I recently did a stock study on Cognizant Technology Solns Corp. (CTSH) with a closing price of $65.76. Previous studies are here and here.

M* writes:

     > Cognizant is a global IT services provider, offering consulting and
     > outsourcing services to some of the world’s largest enterprises spanning
     > the financial services, media and communications, healthcare, natural
     > resources, and consumer products industries. Cognizant employs nearly
     > 300,000 people globally, roughly 70% of whom are in India, although
     > the company’s headquarters are in Teaneck, New Jersey.

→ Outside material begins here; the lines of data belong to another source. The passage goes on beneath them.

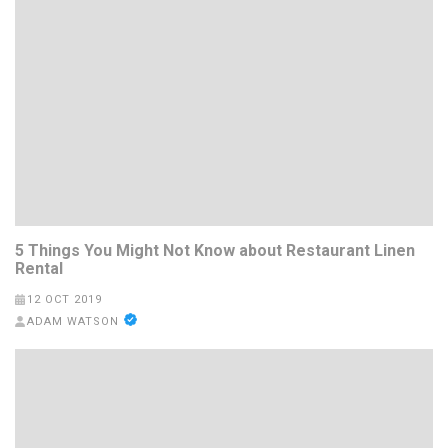
5 Things You Might Not Know about Restaurant Linen
Rental
12 OCT 2019
ADAM WATSON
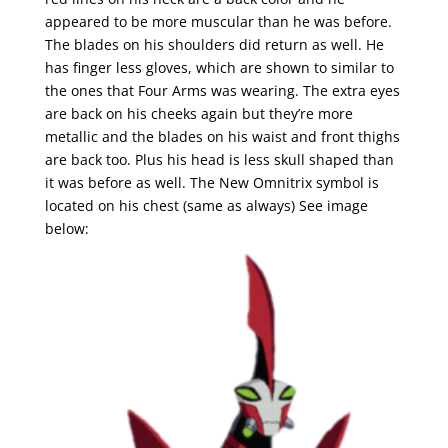
appeared to be more muscular than he was before.
The blades on his shoulders did return as well. He
has finger less gloves, which are shown to similar to
the ones that Four Arms was wearing. The extra eyes
are back on his cheeks again but they’re more
metallic and the blades on his waist and front thighs
are back too. Plus his head is less skull shaped than
it was before as well. The New Omnitrix symbol is
located on his chest (same as always) See image
below:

Over the past decade, this large-size company has grown sales and EPS at annualized rates of 8.5% and 7.4%, respectively. Lines are mostly up and parallel except for a sales dip in ’20 and EPS rockiness (down in ’16, ’17, ’19, and ’20). PTPM has been above peer and industry averages despite trending down from 19.1% in ’13 to 15.5% in ’22 with a last-5-year mean of 15.2%.

Also over the past decade, ROE trails peer and industry averages ranging from 12.2% in ’20 to 21.7% in ’13 with a last-5-year mean of 17.0%. Despite increasing from 0% in ’13 to 11.1% in ’22, Debt-to-Capital is much less than peers and the industry with a last-5-year mean of 11.3%.

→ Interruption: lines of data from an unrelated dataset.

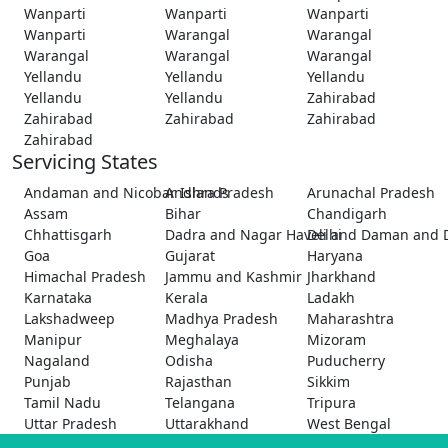
Wanparti
Wanparti
Wanparti
Wanparti
Warangal
Warangal
Warangal
Warangal
Warangal
Yellandu
Yellandu
Yellandu
Yellandu
Yellandu
Zahirabad
Zahirabad
Zahirabad
Zahirabad
Zahirabad
Servicing States
Andaman and Nicobar Islands
Andhra Pradesh
Arunachal Pradesh
Assam
Bihar
Chandigarh
Chhattisgarh
Dadra and Nagar Haveli and Daman and 
Delhi
Goa
Gujarat
Haryana
Himachal Pradesh
Jammu and Kashmir
Jharkhand
Karnataka
Kerala
Ladakh
Lakshadweep
Madhya Pradesh
Maharashtra
Manipur
Meghalaya
Mizoram
Nagaland
Odisha
Puducherry
Punjab
Rajasthan
Sikkim
Tamil Nadu
Telangana
Tripura
Uttar Pradesh
Uttarakhand
West Bengal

M* gives a “Standard” rating for Capital Allocation while Value Line gives an A+ grade for Financial Strength. Interest Coverage is over 117 and Quick Ratio is 1.87.

With regard to sales growth:

I am forecasting below both long-term estimates at 4.0% per year.

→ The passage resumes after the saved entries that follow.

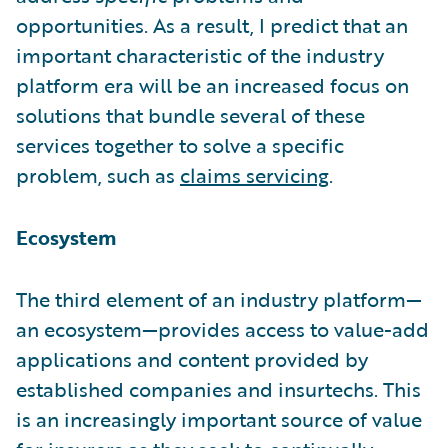
opportunities. As a result, I predict that an
important characteristic of the industry
platform era will be an increased focus on
solutions that bundle several of these
services together to solve a specific
problem, such as
claims servicing
.
Ecosystem
The third element of an industry platform—
an ecosystem—provides access to value-add
applications and content provided by
established companies and insurtechs. This
is an increasingly important source of value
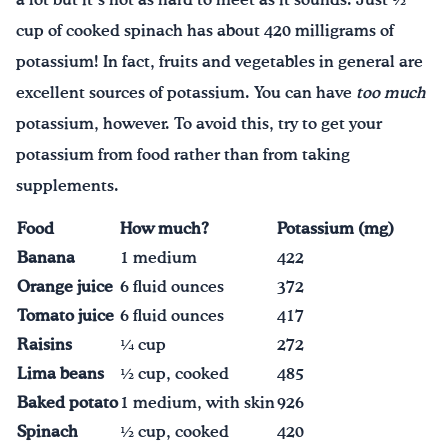
a lot but it’s not as hard to meet as it sounds. Just ½
cup of cooked spinach has about 420 milligrams of
potassium! In fact, fruits and vegetables in general are
excellent sources of potassium. You can have
too much
potassium, however. To avoid this, try to get your
potassium from food rather than from taking
supplements.
Food
How much?
Potassium (mg)
Banana
1 medium
422
Orange juice
6 fluid ounces
372
Tomato juice
6 fluid ounces
417
Raisins
¼ cup
272
Lima beans
½ cup, cooked
485
Baked potato
1 medium, with skin
926
Spinach
½ cup, cooked
420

With regard to EPS growth:

My 5.0% forecast is at the bottom of the long-term-estimate range (mean of six: 7.9%). I will use ’22 EPS of $4.41/share as the initial value rather than ’23 Q1 EPS of $4.49 (annualized).

My Forecast High P/E is 21.0. Over the past decade, high P/E has ranged from 21.2 in ’22 to 32.2 in ’20 with a last-5-year mean of 24.4. I am forecasting just below the range. The last-5-year-mean average P/E is 19.9.

My Forecast Low P/E is 11.0. Over the past decade, low P/E has ranged from 11.6 in ’22 to 20.4 in ’17 with a last-5-year mean of 15.5. I am forecasting below the range.

My Low Stock Price Forecast (LSPF) of $48.50 is the default value based on $4.49/share initial value. This is 26.2% less than the previous close and 5.5% less than the ’22 [and 52-week] low.

Since a dividend was issued in 2017, Payout Ratio has ranged from 17.8% in ’17 to 34.2% in ’20 with a last-5-year mean of 25.8%. I am forecasting below the range at 17.0%.

These inputs land CTSH in the BUY zone with a U/D ratio of 3.0. Total Annualized Return (TAR) is 13.3%.

PAR (using Forecast Average—not High—P/E) is 7.6%, which is less than I seek in a large-size company. If a healthy margin of safety (MOS) anchors this study, then I can proceed based on TAR instead.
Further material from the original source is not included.